The grey babies have black eyes though. I reckon they'll be himis and black eyed siamese - I've only had rat siamese and himis as babies but their points didn't show up until about 6-7 weeks. They looked exactly the same, himis were bright white and the siamese a dull dust kind of colour.

Sarah xxx


----------



## elsamarie

Good point - didnt think to look at that lol!!!!! xx


----------



## Maplewood Stud

what im wondering naomi, is how the bloody hell did u get the "silver" ones to stay still lo0ng enough to take the picture, i think im gonna call one of my little ones, ping!!
shes a looney  x


----------



## Velvet_Meece

SarahY said:


> The grey babies have black eyes though.

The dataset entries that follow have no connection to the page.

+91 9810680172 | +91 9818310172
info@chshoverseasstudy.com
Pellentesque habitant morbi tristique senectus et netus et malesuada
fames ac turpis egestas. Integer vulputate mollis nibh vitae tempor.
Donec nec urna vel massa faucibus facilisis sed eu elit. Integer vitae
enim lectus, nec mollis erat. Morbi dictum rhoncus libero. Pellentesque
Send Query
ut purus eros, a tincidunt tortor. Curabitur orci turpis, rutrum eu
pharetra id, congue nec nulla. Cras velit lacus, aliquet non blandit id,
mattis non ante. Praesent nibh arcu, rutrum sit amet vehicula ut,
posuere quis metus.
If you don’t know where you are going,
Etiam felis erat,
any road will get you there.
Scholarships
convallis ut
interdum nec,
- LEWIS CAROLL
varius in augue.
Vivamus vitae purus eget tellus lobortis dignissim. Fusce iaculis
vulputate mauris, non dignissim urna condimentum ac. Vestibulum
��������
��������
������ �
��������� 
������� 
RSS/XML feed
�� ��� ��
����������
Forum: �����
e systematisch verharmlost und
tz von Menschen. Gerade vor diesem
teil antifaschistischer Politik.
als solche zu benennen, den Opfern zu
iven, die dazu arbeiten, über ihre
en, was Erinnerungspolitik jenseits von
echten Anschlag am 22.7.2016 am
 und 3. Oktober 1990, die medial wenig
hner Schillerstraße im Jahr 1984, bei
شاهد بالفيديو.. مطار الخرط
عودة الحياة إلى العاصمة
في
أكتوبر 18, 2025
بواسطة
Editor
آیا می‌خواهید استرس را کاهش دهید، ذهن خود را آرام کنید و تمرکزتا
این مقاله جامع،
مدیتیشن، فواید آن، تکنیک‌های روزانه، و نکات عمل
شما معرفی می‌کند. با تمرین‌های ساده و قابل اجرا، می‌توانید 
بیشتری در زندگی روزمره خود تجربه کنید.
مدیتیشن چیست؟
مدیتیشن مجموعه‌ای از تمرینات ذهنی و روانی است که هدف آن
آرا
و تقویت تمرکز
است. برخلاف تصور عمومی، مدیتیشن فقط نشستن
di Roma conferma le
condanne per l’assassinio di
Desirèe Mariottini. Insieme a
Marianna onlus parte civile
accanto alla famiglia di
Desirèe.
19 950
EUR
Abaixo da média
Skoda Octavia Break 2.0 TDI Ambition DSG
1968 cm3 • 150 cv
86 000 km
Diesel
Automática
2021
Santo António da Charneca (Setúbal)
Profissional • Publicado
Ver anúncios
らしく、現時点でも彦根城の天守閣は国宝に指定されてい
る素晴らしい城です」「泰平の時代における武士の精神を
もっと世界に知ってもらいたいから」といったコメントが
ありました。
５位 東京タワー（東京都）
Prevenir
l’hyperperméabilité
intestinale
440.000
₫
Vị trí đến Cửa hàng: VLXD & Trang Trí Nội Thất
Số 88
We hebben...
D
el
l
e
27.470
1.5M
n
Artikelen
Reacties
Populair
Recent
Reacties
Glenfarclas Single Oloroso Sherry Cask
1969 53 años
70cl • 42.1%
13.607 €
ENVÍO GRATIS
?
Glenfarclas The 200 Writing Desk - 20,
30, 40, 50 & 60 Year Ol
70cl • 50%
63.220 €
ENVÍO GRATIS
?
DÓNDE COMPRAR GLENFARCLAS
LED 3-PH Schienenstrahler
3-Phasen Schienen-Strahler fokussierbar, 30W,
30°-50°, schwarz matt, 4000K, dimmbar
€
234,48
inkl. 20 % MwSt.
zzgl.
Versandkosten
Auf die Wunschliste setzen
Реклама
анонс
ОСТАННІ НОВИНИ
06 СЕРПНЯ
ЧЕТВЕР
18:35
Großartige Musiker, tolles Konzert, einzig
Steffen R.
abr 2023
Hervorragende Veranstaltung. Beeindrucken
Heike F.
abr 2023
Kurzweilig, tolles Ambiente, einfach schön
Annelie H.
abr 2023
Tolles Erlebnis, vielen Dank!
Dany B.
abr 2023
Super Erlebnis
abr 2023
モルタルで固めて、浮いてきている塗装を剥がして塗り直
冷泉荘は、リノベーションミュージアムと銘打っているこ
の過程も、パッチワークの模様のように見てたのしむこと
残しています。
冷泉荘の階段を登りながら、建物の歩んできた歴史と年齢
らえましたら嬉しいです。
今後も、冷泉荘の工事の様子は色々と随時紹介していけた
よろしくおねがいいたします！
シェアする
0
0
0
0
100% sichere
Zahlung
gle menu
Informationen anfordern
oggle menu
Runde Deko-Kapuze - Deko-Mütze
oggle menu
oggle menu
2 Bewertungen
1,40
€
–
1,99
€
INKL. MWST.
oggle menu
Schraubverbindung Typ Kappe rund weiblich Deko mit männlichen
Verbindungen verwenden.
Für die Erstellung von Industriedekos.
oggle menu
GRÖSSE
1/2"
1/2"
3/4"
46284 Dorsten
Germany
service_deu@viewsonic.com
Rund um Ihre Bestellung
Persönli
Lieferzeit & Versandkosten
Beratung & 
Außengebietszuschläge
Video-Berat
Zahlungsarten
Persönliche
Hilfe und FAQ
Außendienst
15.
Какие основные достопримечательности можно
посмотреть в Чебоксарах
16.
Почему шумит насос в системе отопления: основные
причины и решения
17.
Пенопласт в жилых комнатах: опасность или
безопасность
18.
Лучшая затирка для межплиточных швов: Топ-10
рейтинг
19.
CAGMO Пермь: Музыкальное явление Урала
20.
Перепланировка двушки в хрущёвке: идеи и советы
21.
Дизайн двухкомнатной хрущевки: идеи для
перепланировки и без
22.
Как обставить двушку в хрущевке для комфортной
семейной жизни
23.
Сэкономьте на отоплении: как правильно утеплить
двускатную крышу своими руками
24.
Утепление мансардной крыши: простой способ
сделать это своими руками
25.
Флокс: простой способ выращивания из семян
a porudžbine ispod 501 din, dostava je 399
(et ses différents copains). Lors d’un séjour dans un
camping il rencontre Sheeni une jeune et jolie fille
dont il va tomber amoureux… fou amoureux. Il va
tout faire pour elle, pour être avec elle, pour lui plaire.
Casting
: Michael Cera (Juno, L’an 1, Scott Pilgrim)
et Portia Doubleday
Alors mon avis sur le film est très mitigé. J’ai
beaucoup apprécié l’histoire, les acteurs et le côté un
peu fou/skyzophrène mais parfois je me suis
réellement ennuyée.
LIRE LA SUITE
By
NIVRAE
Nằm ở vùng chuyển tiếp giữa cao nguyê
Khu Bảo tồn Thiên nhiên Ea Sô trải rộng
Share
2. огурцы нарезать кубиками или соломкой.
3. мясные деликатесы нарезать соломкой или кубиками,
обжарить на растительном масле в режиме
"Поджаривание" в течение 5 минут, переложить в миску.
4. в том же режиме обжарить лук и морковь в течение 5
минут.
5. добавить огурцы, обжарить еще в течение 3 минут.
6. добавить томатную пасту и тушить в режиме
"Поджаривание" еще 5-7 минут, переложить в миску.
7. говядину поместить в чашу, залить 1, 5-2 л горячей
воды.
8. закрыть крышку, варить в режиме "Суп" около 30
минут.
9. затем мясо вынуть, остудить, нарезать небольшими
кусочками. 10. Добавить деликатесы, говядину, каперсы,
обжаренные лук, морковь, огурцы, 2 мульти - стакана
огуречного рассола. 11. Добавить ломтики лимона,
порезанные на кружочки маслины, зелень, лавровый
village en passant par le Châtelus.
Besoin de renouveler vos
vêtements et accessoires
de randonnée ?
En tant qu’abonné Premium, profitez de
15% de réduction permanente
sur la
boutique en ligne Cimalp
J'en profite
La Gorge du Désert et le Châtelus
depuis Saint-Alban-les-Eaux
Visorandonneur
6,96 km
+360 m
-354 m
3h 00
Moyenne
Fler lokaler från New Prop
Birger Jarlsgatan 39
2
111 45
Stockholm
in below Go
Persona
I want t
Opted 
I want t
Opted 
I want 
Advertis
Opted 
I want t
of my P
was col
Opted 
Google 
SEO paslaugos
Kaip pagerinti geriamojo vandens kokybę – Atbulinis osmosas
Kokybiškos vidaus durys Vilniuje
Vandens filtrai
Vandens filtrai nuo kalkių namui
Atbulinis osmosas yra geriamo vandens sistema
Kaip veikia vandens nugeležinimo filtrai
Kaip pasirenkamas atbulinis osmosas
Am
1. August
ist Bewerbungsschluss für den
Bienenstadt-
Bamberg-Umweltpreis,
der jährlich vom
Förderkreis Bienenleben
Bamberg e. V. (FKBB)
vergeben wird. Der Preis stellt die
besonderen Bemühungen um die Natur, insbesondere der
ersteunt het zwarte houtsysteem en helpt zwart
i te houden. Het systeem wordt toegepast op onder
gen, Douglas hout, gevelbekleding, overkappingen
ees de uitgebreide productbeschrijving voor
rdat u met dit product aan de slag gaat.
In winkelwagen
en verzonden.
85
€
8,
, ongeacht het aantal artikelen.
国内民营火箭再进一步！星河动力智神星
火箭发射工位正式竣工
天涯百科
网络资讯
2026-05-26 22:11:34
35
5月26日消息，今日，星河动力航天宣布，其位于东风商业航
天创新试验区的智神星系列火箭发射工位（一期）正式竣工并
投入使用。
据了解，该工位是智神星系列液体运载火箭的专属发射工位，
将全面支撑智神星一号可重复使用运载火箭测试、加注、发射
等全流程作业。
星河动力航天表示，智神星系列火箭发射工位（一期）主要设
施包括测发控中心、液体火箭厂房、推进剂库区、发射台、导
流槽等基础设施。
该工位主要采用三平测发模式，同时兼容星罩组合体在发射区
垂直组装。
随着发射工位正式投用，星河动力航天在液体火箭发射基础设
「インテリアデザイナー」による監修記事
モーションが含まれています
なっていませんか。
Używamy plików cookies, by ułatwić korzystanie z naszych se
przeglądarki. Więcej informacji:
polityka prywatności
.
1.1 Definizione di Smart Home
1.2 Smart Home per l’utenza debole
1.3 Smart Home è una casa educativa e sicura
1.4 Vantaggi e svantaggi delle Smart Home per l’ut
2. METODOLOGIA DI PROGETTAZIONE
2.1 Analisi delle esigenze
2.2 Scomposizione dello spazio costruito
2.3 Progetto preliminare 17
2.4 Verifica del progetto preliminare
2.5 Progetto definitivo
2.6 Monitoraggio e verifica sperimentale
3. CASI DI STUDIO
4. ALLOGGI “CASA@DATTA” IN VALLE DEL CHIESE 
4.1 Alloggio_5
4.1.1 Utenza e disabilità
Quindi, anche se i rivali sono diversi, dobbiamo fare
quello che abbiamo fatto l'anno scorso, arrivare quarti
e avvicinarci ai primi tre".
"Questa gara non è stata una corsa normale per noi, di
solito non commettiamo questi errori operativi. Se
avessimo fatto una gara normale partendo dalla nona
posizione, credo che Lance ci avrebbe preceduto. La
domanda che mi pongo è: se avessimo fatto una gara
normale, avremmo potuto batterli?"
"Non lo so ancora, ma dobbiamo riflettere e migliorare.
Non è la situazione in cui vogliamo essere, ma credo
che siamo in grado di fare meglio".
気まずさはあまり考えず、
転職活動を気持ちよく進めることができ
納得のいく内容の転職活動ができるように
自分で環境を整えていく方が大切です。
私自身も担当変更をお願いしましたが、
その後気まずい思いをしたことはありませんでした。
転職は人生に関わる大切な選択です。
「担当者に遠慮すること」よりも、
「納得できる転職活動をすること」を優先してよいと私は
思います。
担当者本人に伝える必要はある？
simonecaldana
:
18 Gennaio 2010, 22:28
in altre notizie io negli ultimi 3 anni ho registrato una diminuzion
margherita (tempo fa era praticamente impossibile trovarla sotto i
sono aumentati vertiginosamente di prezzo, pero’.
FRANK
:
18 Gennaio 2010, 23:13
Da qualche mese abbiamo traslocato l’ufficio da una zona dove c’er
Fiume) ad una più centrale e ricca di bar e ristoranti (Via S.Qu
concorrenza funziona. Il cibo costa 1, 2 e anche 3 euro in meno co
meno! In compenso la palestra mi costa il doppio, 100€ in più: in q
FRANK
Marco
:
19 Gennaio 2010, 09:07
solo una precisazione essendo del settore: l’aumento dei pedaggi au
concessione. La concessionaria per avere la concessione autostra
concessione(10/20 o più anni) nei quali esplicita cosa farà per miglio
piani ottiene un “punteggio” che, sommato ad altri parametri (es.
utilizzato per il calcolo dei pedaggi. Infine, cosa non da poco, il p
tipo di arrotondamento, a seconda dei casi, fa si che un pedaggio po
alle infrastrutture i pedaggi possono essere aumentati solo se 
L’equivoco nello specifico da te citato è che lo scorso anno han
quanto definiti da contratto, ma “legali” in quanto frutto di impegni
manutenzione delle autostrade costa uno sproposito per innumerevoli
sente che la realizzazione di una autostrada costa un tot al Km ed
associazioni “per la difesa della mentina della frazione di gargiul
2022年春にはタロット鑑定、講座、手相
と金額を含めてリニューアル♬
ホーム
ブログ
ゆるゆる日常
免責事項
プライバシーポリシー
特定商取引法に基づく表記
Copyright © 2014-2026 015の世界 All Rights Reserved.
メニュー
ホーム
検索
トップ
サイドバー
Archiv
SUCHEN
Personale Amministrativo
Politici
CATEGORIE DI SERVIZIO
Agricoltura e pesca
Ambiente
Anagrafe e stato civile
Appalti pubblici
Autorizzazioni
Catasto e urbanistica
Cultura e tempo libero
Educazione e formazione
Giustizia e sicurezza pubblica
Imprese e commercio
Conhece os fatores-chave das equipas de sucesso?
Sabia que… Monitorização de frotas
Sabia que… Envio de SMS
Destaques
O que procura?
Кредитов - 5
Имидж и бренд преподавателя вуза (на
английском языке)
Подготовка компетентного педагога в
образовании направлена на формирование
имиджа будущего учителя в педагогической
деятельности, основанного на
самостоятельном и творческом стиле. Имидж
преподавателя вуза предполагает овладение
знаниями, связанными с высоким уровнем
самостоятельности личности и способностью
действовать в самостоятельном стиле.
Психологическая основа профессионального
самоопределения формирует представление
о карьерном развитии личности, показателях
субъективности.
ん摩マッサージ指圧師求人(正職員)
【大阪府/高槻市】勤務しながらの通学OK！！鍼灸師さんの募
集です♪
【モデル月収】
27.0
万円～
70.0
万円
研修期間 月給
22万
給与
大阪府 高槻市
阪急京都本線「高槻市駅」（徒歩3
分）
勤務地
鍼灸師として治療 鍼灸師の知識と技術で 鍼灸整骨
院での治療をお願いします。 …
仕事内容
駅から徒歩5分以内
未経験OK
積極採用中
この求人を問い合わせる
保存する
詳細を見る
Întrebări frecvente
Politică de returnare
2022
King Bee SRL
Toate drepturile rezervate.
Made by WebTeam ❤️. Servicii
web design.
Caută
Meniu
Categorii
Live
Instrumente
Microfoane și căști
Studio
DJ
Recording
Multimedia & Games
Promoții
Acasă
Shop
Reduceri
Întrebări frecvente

I reckon they'll be himis and black eyed siamese - I've only had rat siamese and himis as babies but their points didn't show up until about 6-7 weeks. They looked exactly the same, himis were bright white and the siamese a dull dust kind of colour.
> 
> Sarah xxx


Agreed, i have exactly the same experiences with my himi and siam rats  don't lose hope just yet!


----------



## SarahC

Siamese wouldn't have points this early.I've never kept himalayan so can't comment on the white ones.


----------



## NaomiR

lol there really is a stage when they're NOT fleas Leigh :lol: you are in the middle of the flea stage with them, they will grow out of it


----------



## Maplewood Stud

ive named these 2, ones bump and ones ping... 

but what to call all the others :? x


----------



## julieszoo

x.leigh.amber.x said:


> ive named these 2, ones bump and ones ping...
> 
> but what to call all the others :? x


Popcorn and furry flea....


----------



## Maplewood Stud

these 2 girls are now bump and angel. 
ping didnt like being called ping so angel it is  x


----------